EXERCISE REQUIREMENTS –
The lines from the one holding "Start Scouting zaterdag" through the end of the records below are to be written out exactly, and nothing else; pictures are to be left out.

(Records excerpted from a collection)
+ + + +
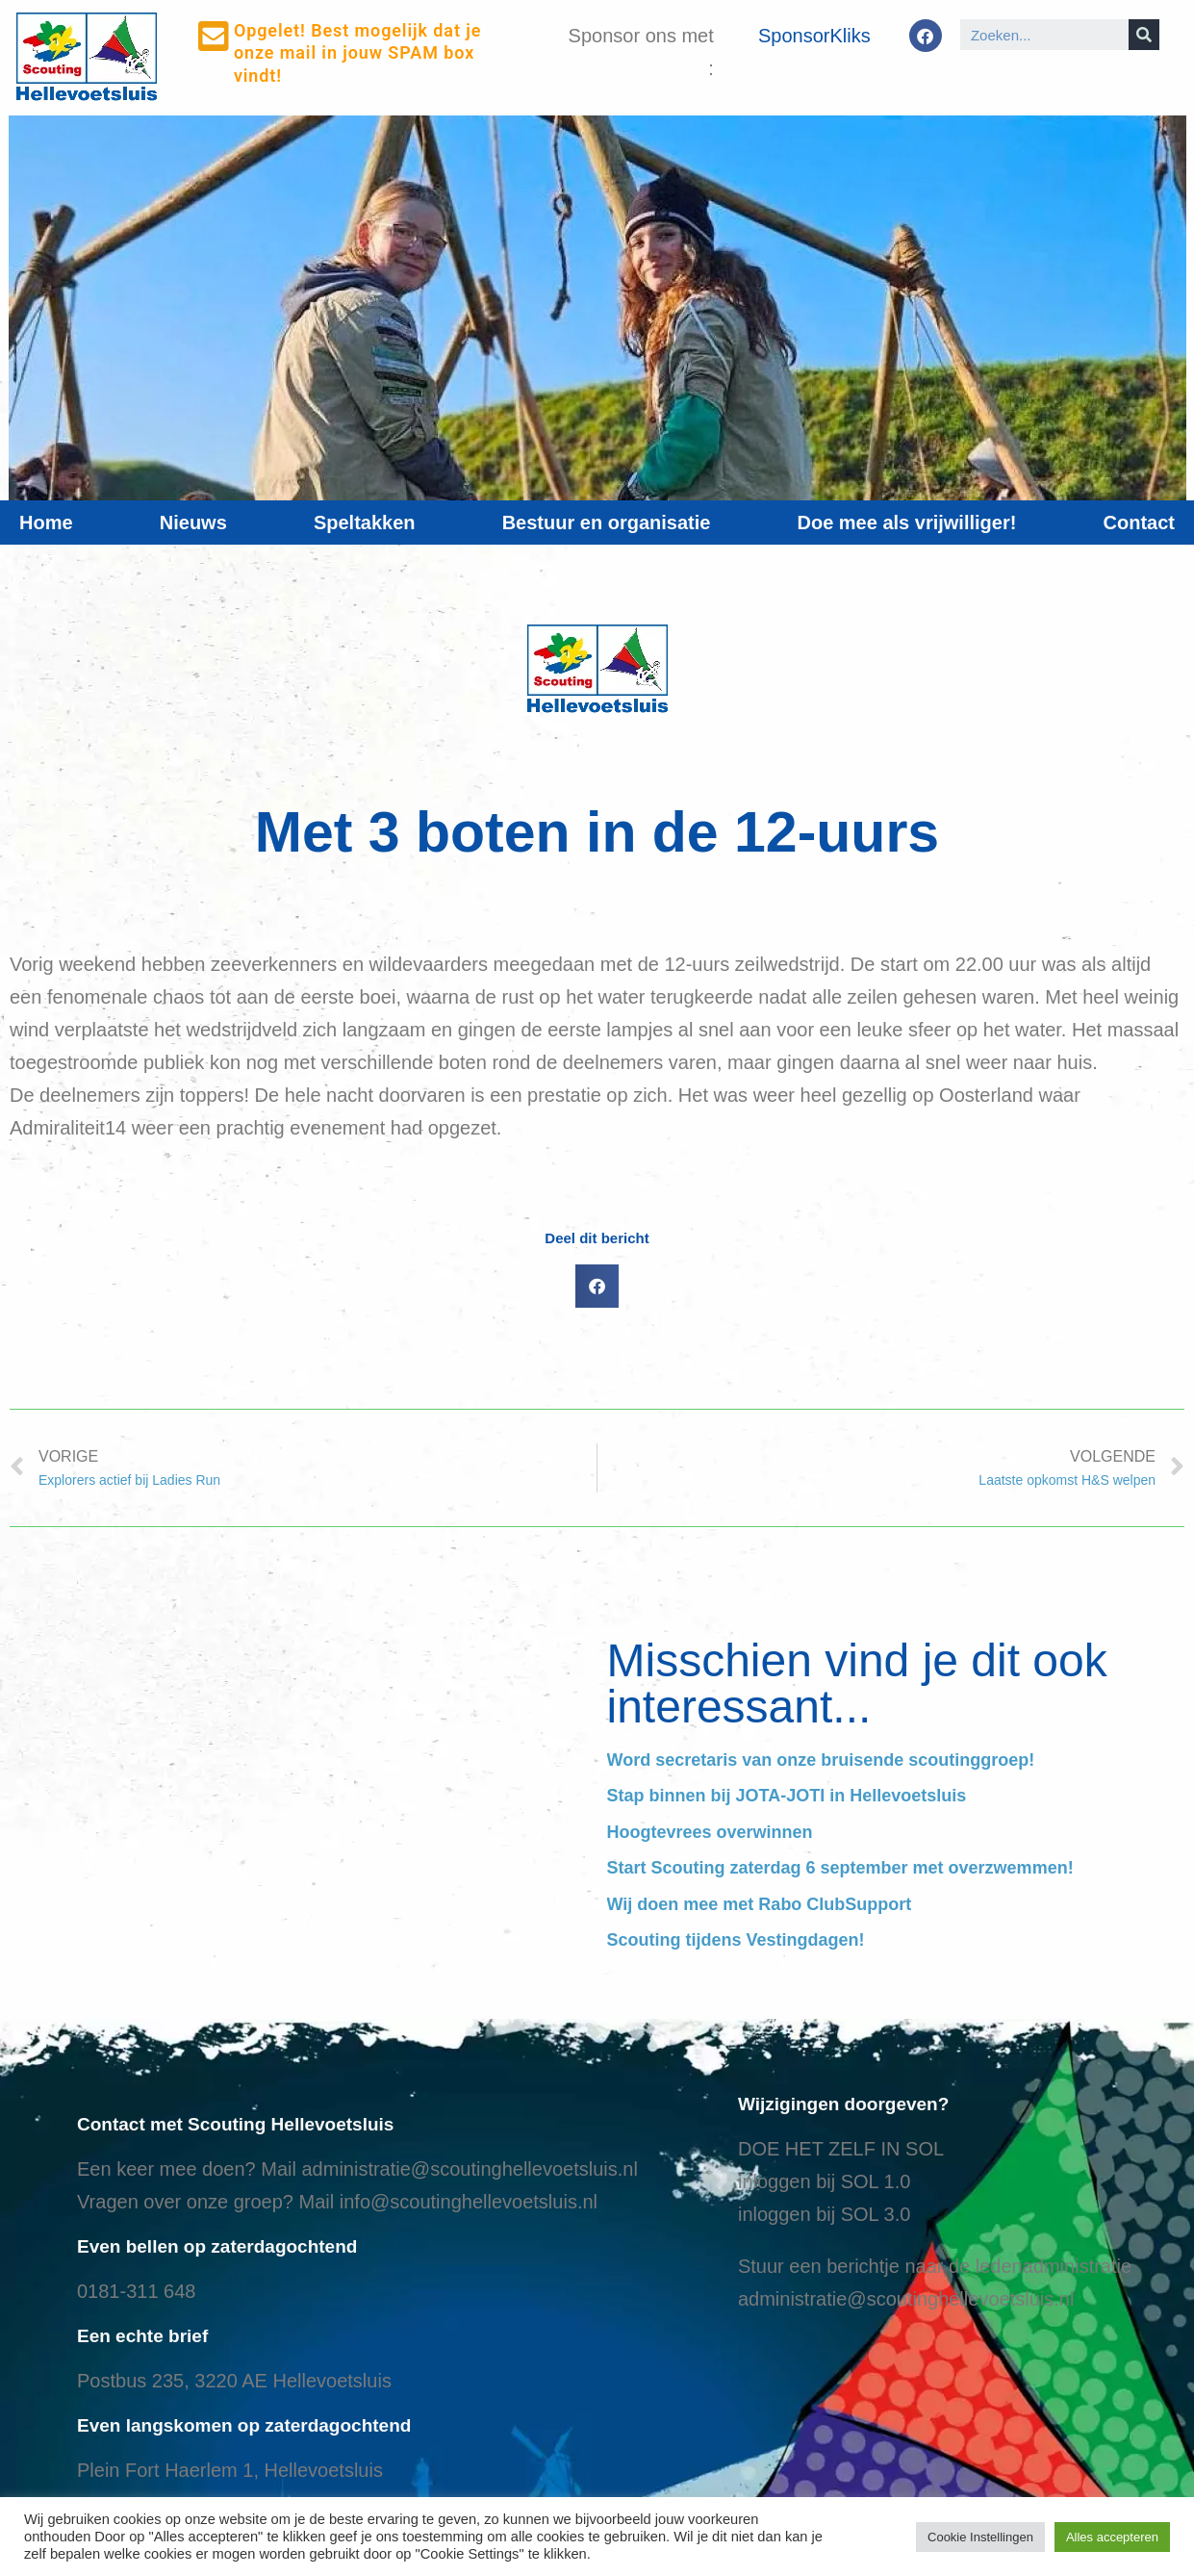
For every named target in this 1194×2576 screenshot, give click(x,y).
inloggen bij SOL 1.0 (824, 2181)
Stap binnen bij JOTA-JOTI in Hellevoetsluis (787, 1795)
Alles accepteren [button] (1112, 2537)
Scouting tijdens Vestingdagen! (736, 1940)
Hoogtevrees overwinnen (710, 1832)
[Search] (1144, 34)
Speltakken (365, 522)
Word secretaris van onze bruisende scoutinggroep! (821, 1760)
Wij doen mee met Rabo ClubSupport (759, 1904)
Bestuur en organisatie (606, 522)
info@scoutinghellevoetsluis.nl (468, 2201)
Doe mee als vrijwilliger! (907, 522)
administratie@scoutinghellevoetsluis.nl (469, 2169)
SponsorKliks (814, 35)
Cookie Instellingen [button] (980, 2537)
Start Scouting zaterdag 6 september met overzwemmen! (840, 1867)
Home (46, 522)
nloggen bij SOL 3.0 (826, 2214)
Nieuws (193, 522)
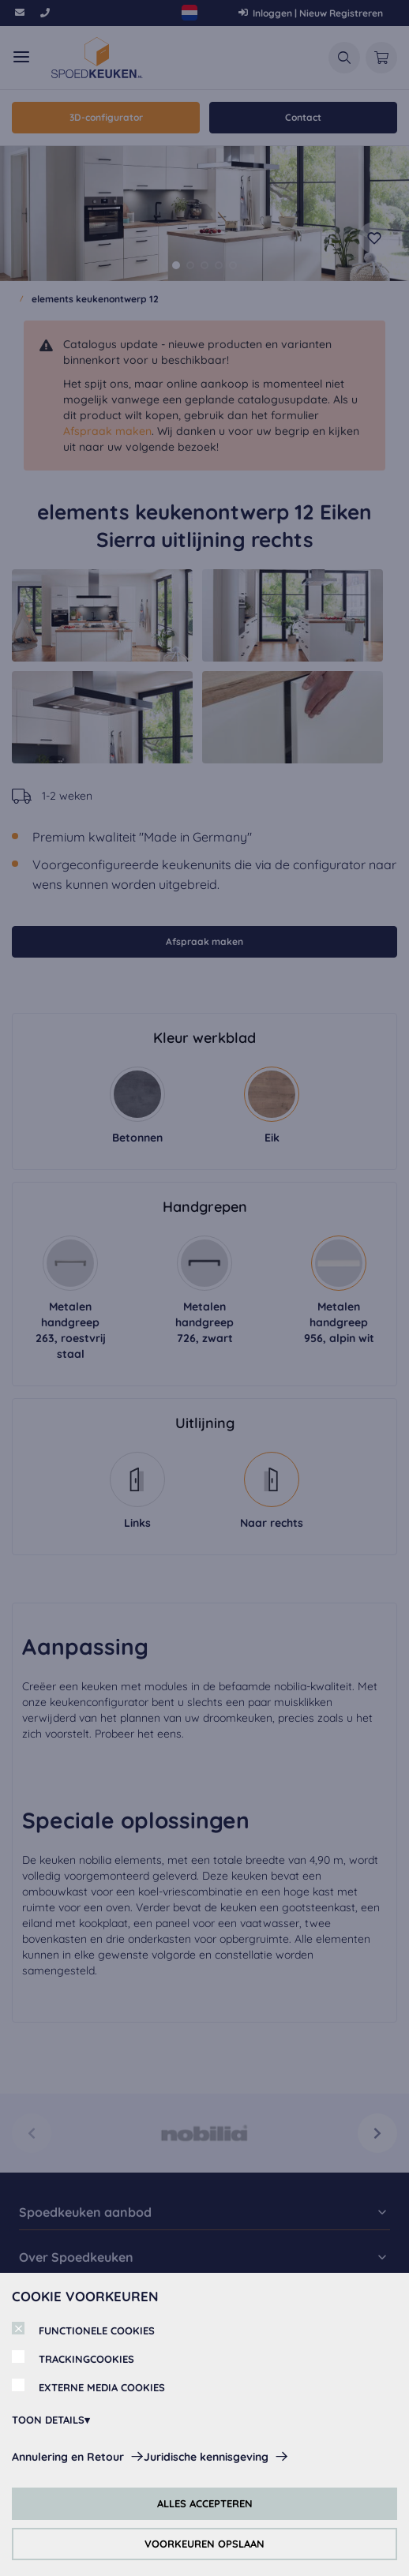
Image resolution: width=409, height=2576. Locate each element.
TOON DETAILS (48, 2419)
+ + + +
FINISHED TASK –
Start Scouting zaterdag 6 september met overzwemmen! (840, 1867)
Home (46, 522)
nloggen bij SOL 3.0 (826, 2214)
Nieuws (193, 522)
Image resolution: width=409, height=2576. Locate each element.
TOON DETAILS (48, 2419)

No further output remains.